What makes it bounce is the script. While there are a couple of nasty misogynist lines, for the most part the script is content to roll along effortlessly: making neat verbal and thematic connections that tie together the disparate stories in a coherent way; offering bathetic humour that undercuts the seriousness; and feeding in little motifs and pay-offs that instil confidence in the viewer. It’s a film that is confident enough to let its heroes fall into an argument whose actual words are undiscernable while the camera drifts away and turns upside down, stepping outside of the actual content for a moment to reflect on what’s happening. And when the big laughs come – especially from Hulk in his very limited lines – they’re genuinely hilarious.

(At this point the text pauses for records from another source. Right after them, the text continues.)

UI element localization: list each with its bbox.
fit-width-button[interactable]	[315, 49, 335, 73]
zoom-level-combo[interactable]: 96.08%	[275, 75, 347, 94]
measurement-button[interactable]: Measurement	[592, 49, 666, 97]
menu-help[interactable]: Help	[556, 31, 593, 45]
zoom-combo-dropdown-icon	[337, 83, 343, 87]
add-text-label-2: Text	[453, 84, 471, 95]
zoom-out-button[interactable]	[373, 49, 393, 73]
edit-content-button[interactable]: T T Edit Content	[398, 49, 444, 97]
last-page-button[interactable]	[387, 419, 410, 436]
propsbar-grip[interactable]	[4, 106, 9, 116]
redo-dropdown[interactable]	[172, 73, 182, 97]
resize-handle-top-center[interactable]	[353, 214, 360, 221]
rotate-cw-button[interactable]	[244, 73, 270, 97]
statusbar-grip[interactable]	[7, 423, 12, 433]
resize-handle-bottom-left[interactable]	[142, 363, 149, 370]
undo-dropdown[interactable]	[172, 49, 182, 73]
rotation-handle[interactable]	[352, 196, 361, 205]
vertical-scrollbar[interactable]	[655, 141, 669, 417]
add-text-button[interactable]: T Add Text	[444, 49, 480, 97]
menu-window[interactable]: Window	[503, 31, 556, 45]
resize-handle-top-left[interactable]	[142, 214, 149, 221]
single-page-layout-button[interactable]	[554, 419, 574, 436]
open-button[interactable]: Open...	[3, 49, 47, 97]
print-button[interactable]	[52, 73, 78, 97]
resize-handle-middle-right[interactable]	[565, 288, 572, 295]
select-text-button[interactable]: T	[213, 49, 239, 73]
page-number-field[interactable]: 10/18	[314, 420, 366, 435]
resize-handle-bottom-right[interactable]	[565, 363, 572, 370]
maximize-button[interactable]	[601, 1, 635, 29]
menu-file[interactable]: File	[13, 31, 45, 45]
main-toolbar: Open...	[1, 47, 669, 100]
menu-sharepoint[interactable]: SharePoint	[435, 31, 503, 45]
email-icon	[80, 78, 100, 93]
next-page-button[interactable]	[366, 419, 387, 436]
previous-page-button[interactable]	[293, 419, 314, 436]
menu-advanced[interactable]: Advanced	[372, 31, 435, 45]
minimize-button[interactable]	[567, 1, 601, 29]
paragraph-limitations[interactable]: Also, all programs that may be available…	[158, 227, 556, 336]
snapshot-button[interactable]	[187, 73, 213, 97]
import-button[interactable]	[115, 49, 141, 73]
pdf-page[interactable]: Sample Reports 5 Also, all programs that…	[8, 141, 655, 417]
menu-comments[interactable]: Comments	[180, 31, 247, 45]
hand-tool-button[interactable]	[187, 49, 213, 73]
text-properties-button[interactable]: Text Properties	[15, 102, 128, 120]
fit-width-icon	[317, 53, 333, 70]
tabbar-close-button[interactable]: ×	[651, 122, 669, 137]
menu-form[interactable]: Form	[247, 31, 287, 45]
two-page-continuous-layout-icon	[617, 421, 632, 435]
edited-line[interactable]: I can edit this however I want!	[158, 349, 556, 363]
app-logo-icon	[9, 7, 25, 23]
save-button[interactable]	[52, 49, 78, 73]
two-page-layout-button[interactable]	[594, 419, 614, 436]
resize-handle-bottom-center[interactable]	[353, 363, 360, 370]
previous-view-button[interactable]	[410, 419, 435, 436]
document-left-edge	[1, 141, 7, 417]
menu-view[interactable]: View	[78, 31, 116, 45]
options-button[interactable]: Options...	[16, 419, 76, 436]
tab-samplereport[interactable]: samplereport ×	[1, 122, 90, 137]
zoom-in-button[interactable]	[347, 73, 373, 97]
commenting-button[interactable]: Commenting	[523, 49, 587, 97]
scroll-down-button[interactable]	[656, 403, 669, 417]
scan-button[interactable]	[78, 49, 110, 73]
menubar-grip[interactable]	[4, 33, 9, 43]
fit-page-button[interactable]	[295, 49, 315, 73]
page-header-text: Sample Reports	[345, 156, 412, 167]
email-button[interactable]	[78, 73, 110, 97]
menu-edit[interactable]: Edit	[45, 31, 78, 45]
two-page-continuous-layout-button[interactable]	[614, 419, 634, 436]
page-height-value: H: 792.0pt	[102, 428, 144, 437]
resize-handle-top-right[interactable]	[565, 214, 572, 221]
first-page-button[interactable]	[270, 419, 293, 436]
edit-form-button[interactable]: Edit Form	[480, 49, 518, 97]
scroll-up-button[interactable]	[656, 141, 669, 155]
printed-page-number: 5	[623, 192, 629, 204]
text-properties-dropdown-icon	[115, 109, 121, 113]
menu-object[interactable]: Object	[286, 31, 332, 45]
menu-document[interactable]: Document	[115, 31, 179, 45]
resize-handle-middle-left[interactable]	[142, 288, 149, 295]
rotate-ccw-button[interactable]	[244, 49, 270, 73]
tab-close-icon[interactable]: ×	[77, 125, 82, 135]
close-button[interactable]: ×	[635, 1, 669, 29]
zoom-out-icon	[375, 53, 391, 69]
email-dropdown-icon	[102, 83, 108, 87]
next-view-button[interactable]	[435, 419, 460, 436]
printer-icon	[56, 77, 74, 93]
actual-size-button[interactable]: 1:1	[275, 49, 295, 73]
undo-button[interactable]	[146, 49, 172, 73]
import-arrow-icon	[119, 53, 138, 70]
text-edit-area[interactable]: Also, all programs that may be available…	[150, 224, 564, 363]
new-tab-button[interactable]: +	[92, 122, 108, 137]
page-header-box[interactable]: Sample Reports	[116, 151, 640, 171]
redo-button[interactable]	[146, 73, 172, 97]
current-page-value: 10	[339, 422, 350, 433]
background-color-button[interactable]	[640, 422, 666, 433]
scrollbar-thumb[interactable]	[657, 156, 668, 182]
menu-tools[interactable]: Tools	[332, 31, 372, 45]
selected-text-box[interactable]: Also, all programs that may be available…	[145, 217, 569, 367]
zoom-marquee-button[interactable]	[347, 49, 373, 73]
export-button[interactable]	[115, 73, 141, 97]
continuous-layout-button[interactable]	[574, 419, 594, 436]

But while the military has been a big part of the MCU hitherto – from Tony’s unholy alliances with the military to Steve’s role as the military’s frontman, and Bruce’s reluctant agreement to work with them – this is the film that turns everyone into soldiers. Indeed, so far, the military has been a presence but a discrete one, which operates alongside but separately to our heroes. Here, SHIELD is recreated as a terrifyingly over-funded and violent organisation: it’s stockpiling Hydra weapons powered by the Tesseract and creating more powerful ones (a thread here that will pay off to excellent effect in Captain America: The Winter Soldier); it carries nukes that can be fired by a mysterious World Security Council regardless of the wishes of the people manning the weapons carrier; it is conducting secret research that opens up a world-threatening event; and it is massively in love with its guns.

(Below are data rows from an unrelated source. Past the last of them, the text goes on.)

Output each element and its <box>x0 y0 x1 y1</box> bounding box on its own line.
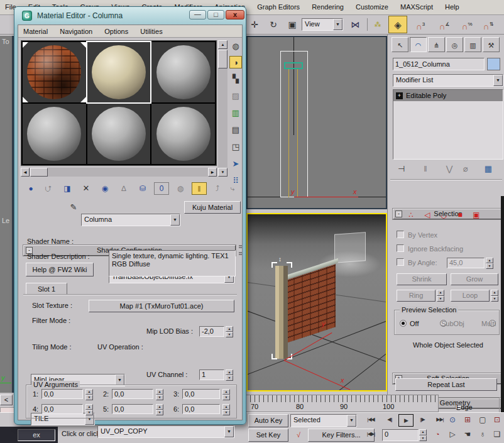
by-vertex-checkbox[interactable] <box>397 231 404 238</box>
vscroll-thumb[interactable] <box>218 50 227 68</box>
slot-texture-button[interactable]: Map #1 (TxMuroTut01.ace) <box>89 300 234 312</box>
put-to-library-icon[interactable]: ⛁ <box>135 182 150 195</box>
by-angle-checkbox[interactable] <box>397 258 404 266</box>
column-mesh[interactable] <box>275 266 288 359</box>
material-sample-slot[interactable] <box>23 42 86 102</box>
zoom-extents-icon[interactable]: ▢ <box>475 414 490 427</box>
rotate-icon[interactable]: ↻ <box>265 17 282 32</box>
uv-arg-field-3[interactable]: 0,0 <box>182 389 220 399</box>
field-of-view-icon[interactable]: ▷ <box>445 429 460 441</box>
by-angle-field[interactable]: 45,0 <box>447 258 485 268</box>
expand-icon[interactable]: + <box>396 92 403 99</box>
spin-up-icon[interactable]: ▲ <box>226 326 233 332</box>
scroll-down-icon[interactable]: ▼ <box>218 168 227 177</box>
spin-down-icon[interactable]: ▼ <box>226 332 233 337</box>
sample-uv-tiling-icon[interactable]: ▨ <box>229 90 242 102</box>
viewport-perspective[interactable]: ↕ x y <box>246 213 387 391</box>
snaps-toggle-icon[interactable]: ◈ <box>388 16 407 33</box>
spin-up-icon[interactable]: ▲ <box>486 258 493 263</box>
spin-up-icon[interactable]: ▲ <box>85 389 93 395</box>
track-bar[interactable]: 70 80 90 100 <box>245 395 439 412</box>
tab-hierarchy[interactable]: ⋔ <box>428 37 445 52</box>
ignore-backfacing-checkbox[interactable] <box>397 244 404 252</box>
params-scroll-gripper[interactable] <box>239 245 242 255</box>
help-fw2-wiki-button[interactable]: Help @ FW2 Wiki <box>26 263 94 276</box>
zoom-extents-all-icon[interactable]: ⊡ <box>490 414 504 427</box>
eyedropper-icon[interactable]: ✎ <box>67 201 80 214</box>
menu-customize[interactable]: Customize <box>351 0 393 14</box>
spin-down-icon[interactable]: ▼ <box>226 375 233 381</box>
uv-arg-spinner-2[interactable]: ▲▼ <box>156 389 163 399</box>
uv-channel-spinner[interactable]: ▲▼ <box>226 369 233 380</box>
me-title-bar[interactable]: G Material Editor - Columna — □ x <box>14 7 246 25</box>
keying-mode-dropdown[interactable]: Selected▼ <box>290 414 357 427</box>
options-icon[interactable]: ◳ <box>229 141 242 153</box>
tab-create[interactable]: ↖ <box>392 37 408 52</box>
video-color-check-icon[interactable]: ▥ <box>229 107 242 119</box>
spin-up-icon[interactable]: ▲ <box>156 404 163 410</box>
scroll-up-icon[interactable]: ▲ <box>218 40 227 49</box>
zoom-icon[interactable]: ⊙ <box>445 414 460 427</box>
spin-down-icon[interactable]: ▼ <box>486 263 493 269</box>
get-material-icon[interactable]: ● <box>23 182 38 195</box>
mip-lod-bias-field[interactable]: -2,0 <box>199 326 224 337</box>
me-menu-material[interactable]: Material <box>18 25 53 38</box>
uv-arg-field-6[interactable]: 0,0 <box>182 404 220 414</box>
make-preview-icon[interactable]: ▤ <box>229 124 242 136</box>
maximize-button[interactable]: □ <box>207 10 224 19</box>
uv-arg-spinner-6[interactable]: ▲▼ <box>222 404 230 414</box>
minmax-toggle-icon[interactable]: ❏ <box>490 429 504 441</box>
arc-rotate-icon[interactable]: ♁ <box>475 429 490 441</box>
spin-down-icon[interactable]: ▼ <box>85 395 93 400</box>
menu-help[interactable]: Help <box>440 0 464 14</box>
backlight-icon[interactable]: ◑ <box>229 56 242 68</box>
object-color-swatch[interactable] <box>487 58 500 70</box>
tab-modify[interactable]: ◠ <box>410 37 427 52</box>
material-sample-slot[interactable] <box>23 104 86 164</box>
menu-maxscript[interactable]: MAXScript <box>395 0 438 14</box>
material-sample-slot[interactable] <box>87 104 151 164</box>
by-angle-spinner[interactable]: ▲▼ <box>486 258 493 268</box>
uv-arg-field-5[interactable]: 0,0 <box>112 404 153 414</box>
show-end-result-icon[interactable]: ‖ <box>192 182 207 195</box>
pin-stack-icon[interactable]: ⊣ <box>394 163 409 175</box>
scroll-left-icon[interactable]: ◀ <box>21 168 30 177</box>
chevron-down-icon[interactable]: ▼ <box>224 426 234 437</box>
slot1-tab[interactable]: Slot 1 <box>26 283 67 295</box>
show-end-result-stack-icon[interactable]: ‖ <box>418 163 433 175</box>
new-key-curve-icon[interactable]: √ <box>292 429 305 442</box>
current-frame-field[interactable]: 0 <box>382 429 419 441</box>
vertex-icon[interactable]: ∴ <box>404 211 418 219</box>
material-id-channel-icon[interactable]: 0 <box>154 182 169 195</box>
auto-key-button[interactable]: Auto Key <box>248 414 288 427</box>
assign-material-icon[interactable]: ◨ <box>60 182 75 195</box>
percent-snap-icon[interactable]: ∩% <box>459 17 475 32</box>
sample-type-icon[interactable]: ◍ <box>229 40 242 53</box>
play-icon[interactable]: ▶ <box>398 414 414 427</box>
modifier-stack[interactable]: + Editable Poly <box>393 89 503 160</box>
next-frame-icon[interactable]: ||▶ <box>415 414 430 427</box>
loop-spinner[interactable]: ▲▼ <box>491 290 498 302</box>
collapse-icon[interactable]: - <box>395 211 402 217</box>
object-name-field[interactable]: 1_0512_Columna <box>393 58 485 70</box>
uv-arg-spinner-3[interactable]: ▲▼ <box>222 389 230 399</box>
show-map-in-viewport-icon[interactable]: ◍ <box>173 182 188 195</box>
time-configuration-icon[interactable]: ◔ <box>430 429 445 441</box>
material-name-dropdown[interactable]: Columna▼ <box>81 214 180 226</box>
make-unique-stack-icon[interactable]: ⋁ <box>442 163 457 175</box>
spin-up-icon[interactable]: ▲ <box>419 429 427 435</box>
repeat-last-button[interactable]: Repeat Last <box>395 378 497 391</box>
me-menu-options[interactable]: Options <box>99 25 133 38</box>
spin-down-icon[interactable]: ▼ <box>491 296 498 302</box>
mirror-icon[interactable]: ⋈ <box>347 17 363 32</box>
grow-button[interactable]: Grow <box>451 273 498 285</box>
scale-icon[interactable]: ▣ <box>284 17 300 32</box>
remove-modifier-icon[interactable]: ⌀ <box>458 163 473 175</box>
material-sample-slot-active[interactable] <box>87 42 151 102</box>
spin-up-icon[interactable]: ▲ <box>222 404 230 410</box>
scroll-left-button[interactable]: < <box>0 395 13 405</box>
sample-vscrollbar[interactable]: ▲ ▼ <box>218 40 227 177</box>
tab-motion[interactable]: ◎ <box>446 37 463 52</box>
shrink-button[interactable]: Shrink <box>397 273 447 285</box>
spin-down-icon[interactable]: ▼ <box>156 395 163 400</box>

The film tries to interrogate the militarism by setting up the Avengers – both individually and collectively – as people who are brought on board by SHIELD but who interrogate it and are suspicious of it, ultimately celebrating their idiosyncrasy and independence. But the militarist thinking goes much deeper than the actual plot. It’s embedded in the clipped way all the characters now speak to one another, in the talk of making calls and plays, and in the reliance on the idea of subsuming individual autonomy to the needs of a (highly funded, highly weaponised, questionably motivated) military organisation. As much as Tony refuses throughout the film to be thought of as a soldier, the whole film is about them becoming soldiers. The character who has the most complete arc in the film is, surprisingly, Captain America, who finds himself a bit out of his depth faced with the modern world and takes a lot of beatings next to the godlike Thor, the invulnerable Hulk, and the hi-tech Iron Man. But it turns out that Cap is here because the team needs a leader – because he’s the one who can bring the egos together and serve the greater good. The military mindset is essential to the victory.

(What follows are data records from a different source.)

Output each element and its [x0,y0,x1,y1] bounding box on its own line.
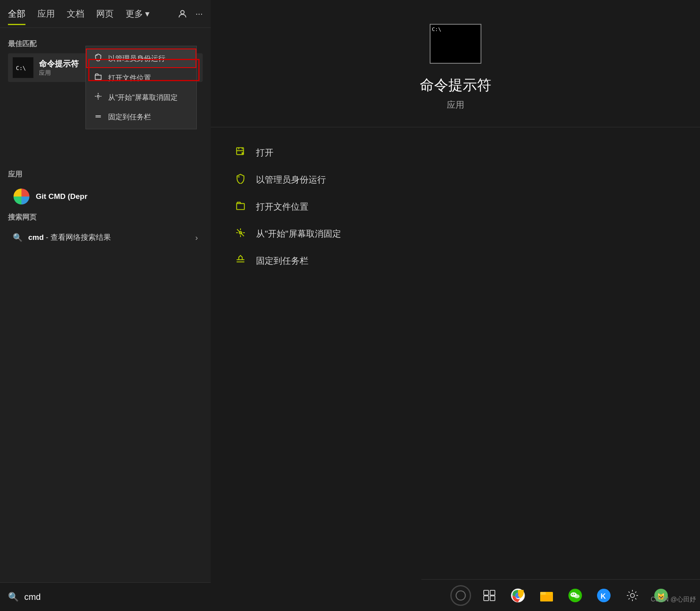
folder-icon [94,73,103,83]
action-unpin-start[interactable]: 从"开始"屏幕取消固定 [211,220,700,247]
svg-point-5 [97,95,99,97]
ctx-open-location[interactable]: 打开文件位置 [86,68,196,88]
win-start-btn[interactable] [450,585,471,606]
shield-icon [94,53,103,63]
svg-point-16 [456,591,465,600]
arrow-right-icon: › [195,233,198,242]
svg-rect-20 [490,596,495,601]
svg-text:C:\: C:\ [16,65,26,71]
action-open[interactable]: 打开 [211,139,700,166]
app-preview-subtitle: 应用 [447,99,464,111]
user-icon-btn[interactable] [177,9,188,19]
svg-rect-19 [484,596,489,601]
open-icon [235,146,246,159]
ctx-unpin-start[interactable]: 从"开始"屏幕取消固定 [86,88,196,107]
cmd-icon: C:\ _ [13,57,33,78]
tab-more[interactable]: 更多 ▾ [126,6,149,22]
app-preview-icon [430,24,481,64]
svg-rect-11 [237,204,244,210]
file-location-icon [235,200,246,213]
right-panel-content: 命令提示符 应用 打开 以管理员身份运行 [211,0,700,611]
svg-point-30 [572,593,573,595]
pin-icon [94,112,103,122]
action-run-as-admin[interactable]: 以管理员身份运行 [211,166,700,193]
tab-web[interactable]: 网页 [96,6,114,22]
watermark: CSDN @心田妤 [651,595,696,604]
svg-line-13 [237,229,244,236]
more-options-btn[interactable]: ··· [196,9,203,19]
action-open-location[interactable]: 打开文件位置 [211,193,700,220]
kugou-btn[interactable]: K [593,585,614,606]
gitcmd-item[interactable]: Git CMD (Depr [8,184,203,209]
svg-point-0 [180,10,184,14]
search-input[interactable] [24,592,203,602]
ctx-pin-taskbar[interactable]: 固定到任务栏 [86,107,196,126]
gitcmd-text: Git CMD (Depr [36,192,87,201]
web-search-label: 搜索网页 [8,212,203,222]
svg-text:K: K [601,592,606,600]
svg-text:_: _ [16,72,19,76]
app-preview-title: 命令提示符 [420,76,491,95]
wechat-btn[interactable] [565,585,586,606]
search-icon: 🔍 [13,233,23,242]
tab-all[interactable]: 全部 [8,6,25,22]
svg-rect-17 [484,590,489,595]
web-search-text: cmd - 查看网络搜索结果 [28,232,111,243]
task-view-btn[interactable] [479,585,500,606]
taskbar: K 🐱 [421,579,700,611]
admin-run-icon [235,173,246,186]
action-pin-taskbar[interactable]: 固定到任务栏 [211,247,700,274]
right-panel: 命令提示符 应用 打开 以管理员身份运行 [211,0,700,611]
apps-label: 应用 [8,169,203,179]
tab-docs[interactable]: 文档 [67,6,84,22]
svg-rect-18 [490,590,495,595]
context-menu: 以管理员身份运行 打开文件位置 从"开始"屏幕取 [85,46,197,129]
best-match-text: 命令提示符 应用 [39,58,79,77]
tab-apps[interactable]: 应用 [37,6,55,22]
svg-point-31 [574,593,575,595]
content-area: 最佳匹配 C:\ _ 命令提示符 应用 [0,28,211,582]
svg-rect-26 [541,595,552,601]
search-panel: 全部 应用 文档 网页 更多 ▾ ··· 最佳匹配 [0,0,211,611]
ctx-run-as-admin[interactable]: 以管理员身份运行 [86,49,196,68]
svg-point-34 [630,593,634,597]
gitcmd-icon [13,188,30,205]
tab-bar-right: ··· [177,9,203,19]
chrome-btn[interactable] [508,585,528,606]
web-search-item[interactable]: 🔍 cmd - 查看网络搜索结果 › [8,227,203,248]
tab-bar: 全部 应用 文档 网页 更多 ▾ ··· [0,0,211,28]
svg-point-29 [574,594,580,598]
right-divider [211,127,700,127]
settings-btn[interactable] [622,585,643,606]
unpin-icon [94,92,103,102]
search-bar-icon: 🔍 [8,592,19,602]
pin-taskbar-icon [235,255,246,267]
search-input-bar: 🔍 [0,582,211,611]
svg-rect-25 [540,592,546,595]
file-explorer-btn[interactable] [536,585,557,606]
unpin-start-icon [235,228,246,240]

The whole milieu of SHIELD is what risks unbalancing the film. Where it has been a shadowy, supportive presence til now, here it comes to the fore, and the issues with this will continue throughout Agents of SHIELD – though the dangers of this increasingly suspicious organisation will at least be dealt with in The Winter Soldier. It’s an aesthetic that the film is much too in love with. But against this, what’s pleasing is that this is a character-led film. While it has its share of big action films, Avengers understands the importance of Black Widow and Loki having a long, metaphor-laden interrogation, of Bruce and Tony bonding in their lab together, and of Phil Coulson wandering around making quiet small talk and cheering everyone along, the film subtly emphasising his role as the unsuspicious, connecting thread whose sudden and surprisingly moving death has an earned impact. The most positive view is to see the individuality that emerges from the performances (especially Mark Ruffalo, new to the team but in an absolute breakout role that gives a quiet, humble humility to Bruce without sacrificing the undercurrent of rage) as thrown into light by the authoritarian archness of SHIELD. But in many ways, Whedon’s version of Marvel would become the problem that the next generation of directors (especially the Russo Brothers) would need to unpick.